TASK TO COMPLETE:
Report all lines in the records that hold the string "ตโนม".

Collected data entries:
####################

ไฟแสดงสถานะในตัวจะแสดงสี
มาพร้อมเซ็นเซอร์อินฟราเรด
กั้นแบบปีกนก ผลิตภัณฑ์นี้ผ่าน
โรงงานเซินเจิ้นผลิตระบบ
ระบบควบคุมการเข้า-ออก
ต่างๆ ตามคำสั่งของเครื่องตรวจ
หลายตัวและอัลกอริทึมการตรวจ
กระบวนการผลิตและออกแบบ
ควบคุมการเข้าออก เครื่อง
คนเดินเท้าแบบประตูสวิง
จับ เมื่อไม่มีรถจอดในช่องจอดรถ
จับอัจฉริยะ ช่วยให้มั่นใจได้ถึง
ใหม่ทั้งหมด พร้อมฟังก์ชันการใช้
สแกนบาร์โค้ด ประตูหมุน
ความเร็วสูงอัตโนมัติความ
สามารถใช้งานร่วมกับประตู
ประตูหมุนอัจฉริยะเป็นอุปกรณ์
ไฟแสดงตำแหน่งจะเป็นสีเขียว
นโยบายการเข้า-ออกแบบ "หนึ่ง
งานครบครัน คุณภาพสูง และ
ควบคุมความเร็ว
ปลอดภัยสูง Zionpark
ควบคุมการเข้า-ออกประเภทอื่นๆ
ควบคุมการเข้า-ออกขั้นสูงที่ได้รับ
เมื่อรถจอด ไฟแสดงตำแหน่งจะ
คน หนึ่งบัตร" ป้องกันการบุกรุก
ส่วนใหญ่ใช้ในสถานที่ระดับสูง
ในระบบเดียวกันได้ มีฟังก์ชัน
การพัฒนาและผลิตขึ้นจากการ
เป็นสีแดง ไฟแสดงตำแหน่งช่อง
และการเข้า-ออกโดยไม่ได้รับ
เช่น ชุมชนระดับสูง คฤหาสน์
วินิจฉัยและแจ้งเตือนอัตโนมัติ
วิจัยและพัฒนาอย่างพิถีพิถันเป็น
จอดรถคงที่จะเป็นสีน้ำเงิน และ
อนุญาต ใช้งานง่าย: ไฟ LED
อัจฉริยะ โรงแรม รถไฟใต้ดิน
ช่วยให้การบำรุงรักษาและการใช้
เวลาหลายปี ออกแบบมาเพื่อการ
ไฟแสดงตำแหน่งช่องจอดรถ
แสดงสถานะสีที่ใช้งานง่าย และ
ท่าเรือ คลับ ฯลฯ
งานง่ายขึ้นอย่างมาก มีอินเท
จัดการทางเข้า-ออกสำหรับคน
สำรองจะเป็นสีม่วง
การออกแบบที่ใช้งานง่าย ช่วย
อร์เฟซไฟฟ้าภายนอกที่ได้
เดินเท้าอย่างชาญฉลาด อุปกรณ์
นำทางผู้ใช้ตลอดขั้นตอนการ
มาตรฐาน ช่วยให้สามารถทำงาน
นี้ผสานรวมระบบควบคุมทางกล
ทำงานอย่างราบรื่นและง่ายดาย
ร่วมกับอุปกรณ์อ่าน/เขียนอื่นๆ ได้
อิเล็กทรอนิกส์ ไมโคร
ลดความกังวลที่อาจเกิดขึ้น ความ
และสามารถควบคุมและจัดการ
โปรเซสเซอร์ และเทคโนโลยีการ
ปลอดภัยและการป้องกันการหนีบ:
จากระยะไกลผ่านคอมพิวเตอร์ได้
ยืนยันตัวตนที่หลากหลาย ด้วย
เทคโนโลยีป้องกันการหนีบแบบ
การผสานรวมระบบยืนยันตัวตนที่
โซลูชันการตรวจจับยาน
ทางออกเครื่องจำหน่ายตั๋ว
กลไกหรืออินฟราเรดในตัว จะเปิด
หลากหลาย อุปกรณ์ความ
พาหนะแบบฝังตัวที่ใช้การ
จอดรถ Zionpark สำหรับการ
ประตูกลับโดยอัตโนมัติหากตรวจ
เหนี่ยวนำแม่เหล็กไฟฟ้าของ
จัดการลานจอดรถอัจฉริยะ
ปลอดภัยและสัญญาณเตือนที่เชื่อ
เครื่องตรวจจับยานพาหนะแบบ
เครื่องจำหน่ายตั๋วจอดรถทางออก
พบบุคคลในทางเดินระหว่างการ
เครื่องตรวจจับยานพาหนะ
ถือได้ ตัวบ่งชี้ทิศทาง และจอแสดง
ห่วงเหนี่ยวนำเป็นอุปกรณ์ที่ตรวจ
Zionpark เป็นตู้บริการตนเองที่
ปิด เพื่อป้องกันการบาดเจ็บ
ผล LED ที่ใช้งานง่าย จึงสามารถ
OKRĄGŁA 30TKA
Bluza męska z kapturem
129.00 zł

####################

COMPLETED TASK:
ความเร็วสูงอัตโนมัติความ
วินิจฉัยและแจ้งเตือนอัตโนมัติ
ประตูกลับโดยอัตโนมัติหากตรวจ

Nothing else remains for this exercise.